▸ Task prompt
Say how many lines of these entries include the word "Dado", and answer with the number alone.
== Recorded data ==
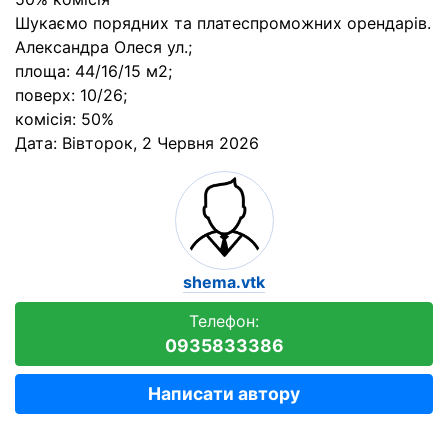
Шукаємо порядних та платеспроможних орендарів.
Александра Олеся ул.;
площа: 44/16/15 м2;
поверх: 10/26;
комісія: 50%
Дата:
Вівторок, 2 Червня 2026
shema.vtk
Телефон:
0935833386
Написати автору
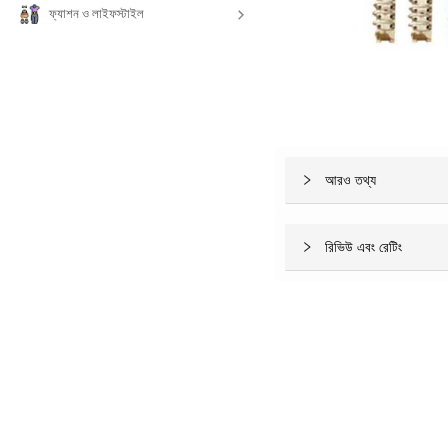
ফ্যাশন ও লাইফস্টাইল
আরও তথ্য
রিভিউ এবং রেটিং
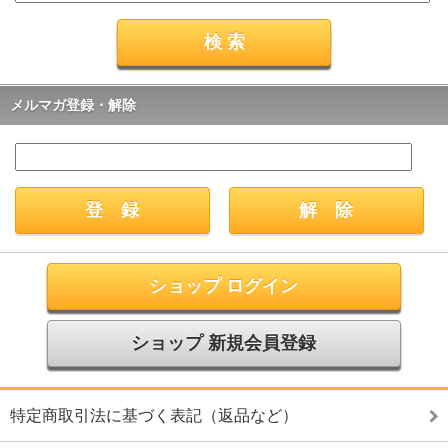
メルマガ登録・解除
ショップ ログイン
ショップ 新規会員登録
特定商取引法に基づく表記（返品など）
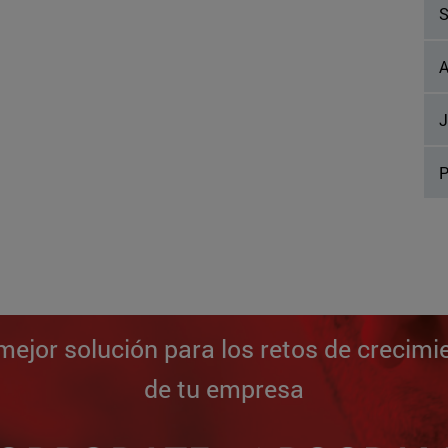
S
A
J
P
mejor solución para los retos de crecimi
de tu empresa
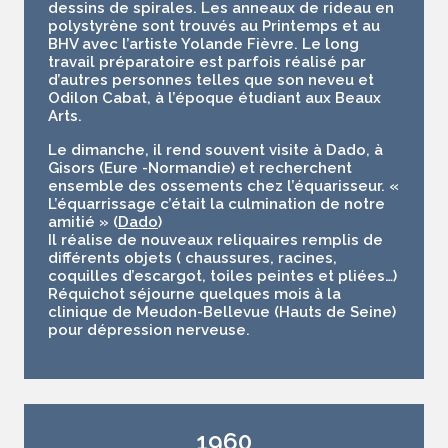
dessins de spirales. Les anneaux de rideau en
polystyrène sont trouvés au Printemps et au
BHV avec l’artiste Yolande Fièvre. Le long
travail préparatoire est parfois réalisé par
d’autres personnes telles que son neveu et
Odilon Cabat, à l’époque étudiant aux Beaux
Arts.
Le dimanche, il rend souvent visite à Dado, à
Gisors (Eure -Normandie) et recherchent
ensemble des ossements chez l’équarisseur. «
L’équarrissage c’était la culmination de notre
amitié » (
Dado
)
Il réalise de nouveaux reliquaires remplis de
différents objets ( chaussures, racines,
coquilles d’escargot, toiles peintes et pliées…)
Réquichot séjourne quelques mois à la
clinique de Meudon-Bellevue (Hauts de Seine)
pour dépression nerveuse.
1960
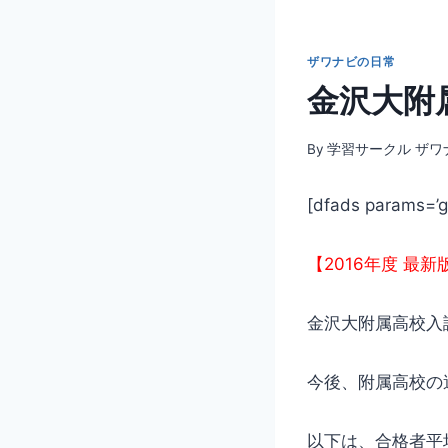
ザワナビの日常
金沢大附
By
学習サークル ザワ
[dfads params=’
g
【2016年度 最新
金沢大附属高校入
今後、附属高校の
以下は、合格者平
===
▸ Response for this exercise
2